MGBench
MGBench is the public benchmark surface for memory governance in agentic long-term memory.
It evaluates whether a memory system preserves useful long-term context while blocking stale, invalidated, cross-scope, contradictory, or failed historical memory from becoming agent-usable context.
Public Release
| Item | Value |
|---|---|
| Repository | ostinatocc/MGBench |
| Current release | v0.1.1 |
| DOI | 10.5281/zenodo.20793097 |
| Scenarios | 608 frozen deterministic scenarios |
| Suites | 8 governance suites |
| LLM judge dependency | 0 |
What It Tests
MGBench is built around admission quality, not semantic recall alone.

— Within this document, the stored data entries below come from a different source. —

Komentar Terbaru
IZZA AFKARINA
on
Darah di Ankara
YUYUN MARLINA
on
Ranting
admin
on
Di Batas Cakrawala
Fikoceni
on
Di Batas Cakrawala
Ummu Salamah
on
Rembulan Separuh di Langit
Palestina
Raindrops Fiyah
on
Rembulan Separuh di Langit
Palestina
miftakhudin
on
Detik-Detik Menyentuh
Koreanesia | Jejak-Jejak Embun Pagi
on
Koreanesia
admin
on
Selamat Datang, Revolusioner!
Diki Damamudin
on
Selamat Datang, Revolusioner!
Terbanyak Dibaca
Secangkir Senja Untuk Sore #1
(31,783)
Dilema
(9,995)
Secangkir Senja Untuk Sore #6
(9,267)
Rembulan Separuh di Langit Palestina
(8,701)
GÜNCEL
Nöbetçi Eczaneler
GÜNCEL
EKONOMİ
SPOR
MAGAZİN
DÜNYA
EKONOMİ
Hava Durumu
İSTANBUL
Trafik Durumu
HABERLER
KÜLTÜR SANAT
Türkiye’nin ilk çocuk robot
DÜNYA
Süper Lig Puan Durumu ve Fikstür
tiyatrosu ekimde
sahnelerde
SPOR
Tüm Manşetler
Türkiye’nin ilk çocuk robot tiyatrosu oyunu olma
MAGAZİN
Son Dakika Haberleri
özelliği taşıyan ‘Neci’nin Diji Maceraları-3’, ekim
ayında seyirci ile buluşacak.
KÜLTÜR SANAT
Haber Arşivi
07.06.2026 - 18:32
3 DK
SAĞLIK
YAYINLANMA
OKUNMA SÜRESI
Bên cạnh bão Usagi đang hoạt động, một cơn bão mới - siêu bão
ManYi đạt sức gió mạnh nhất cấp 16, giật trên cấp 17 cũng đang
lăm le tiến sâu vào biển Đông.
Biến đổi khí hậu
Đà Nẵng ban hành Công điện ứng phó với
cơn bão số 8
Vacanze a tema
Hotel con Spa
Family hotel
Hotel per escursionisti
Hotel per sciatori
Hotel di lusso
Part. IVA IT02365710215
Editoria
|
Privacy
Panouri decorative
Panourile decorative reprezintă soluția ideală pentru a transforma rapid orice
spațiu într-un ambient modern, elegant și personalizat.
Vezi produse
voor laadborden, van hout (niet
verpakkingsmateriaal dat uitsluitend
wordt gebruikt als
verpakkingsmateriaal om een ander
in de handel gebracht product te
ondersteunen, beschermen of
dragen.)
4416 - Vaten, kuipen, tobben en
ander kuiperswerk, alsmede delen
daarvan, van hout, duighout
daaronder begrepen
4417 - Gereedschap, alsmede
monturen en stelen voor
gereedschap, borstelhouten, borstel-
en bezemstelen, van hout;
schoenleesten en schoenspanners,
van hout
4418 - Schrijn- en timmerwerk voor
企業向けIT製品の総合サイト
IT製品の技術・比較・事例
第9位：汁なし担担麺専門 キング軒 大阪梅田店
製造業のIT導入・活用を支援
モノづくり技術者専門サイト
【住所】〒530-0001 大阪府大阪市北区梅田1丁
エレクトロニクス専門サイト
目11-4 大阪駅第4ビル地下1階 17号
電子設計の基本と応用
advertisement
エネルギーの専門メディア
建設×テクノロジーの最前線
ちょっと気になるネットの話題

| Suite | What it probes |
|---|---|
| Credibility governance | Whether source trust and evidence affect admission. |
| Controlled forgetting | Whether suppression, archival, and restoration are respected. |
| Scope isolation | Whether memory stays inside the correct project, tenant, or workspace. |
| Execution-tree effect | Whether execution-state memory survives compression and handoff. |
| Ordinary-memory governance | Whether preferences, facts, and general memory avoid unsafe promotion. |
| High-trust conflict governance | Whether newer evidence can challenge older trusted memory. |
| Lifecycle inference | Whether current, stale, failed, contested, and rehydrate states are handled. |
| Execution-tree stress | Whether branch state remains safe under noisy execution histories. |
Why It Is In The Docs
Aionis is built around governed admission:
candidate memory -> admission decision -> agent context -> feedback -> measureMGBench gives that product claim a public, frozen test surface. It is useful for Aionis itself and for other memory systems that want to report memory governance behavior without relying on an LLM judge.